[Exercise data — start]

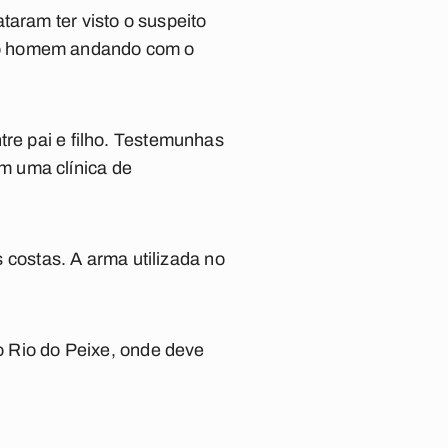
taram ter visto o suspeito
 o homem andando com o
tre pai e filho. Testemunhas
m uma clínica de
s costas. A arma utilizada no
do Rio do Peixe, onde deve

[Exercise data — finish]

Problem statement: Using the entries above, give again each line from the one containing "m uma clínica de" through the last line, exactly and only those.

Expected output:
m uma clínica de
s costas. A arma utilizada no
do Rio do Peixe, onde deve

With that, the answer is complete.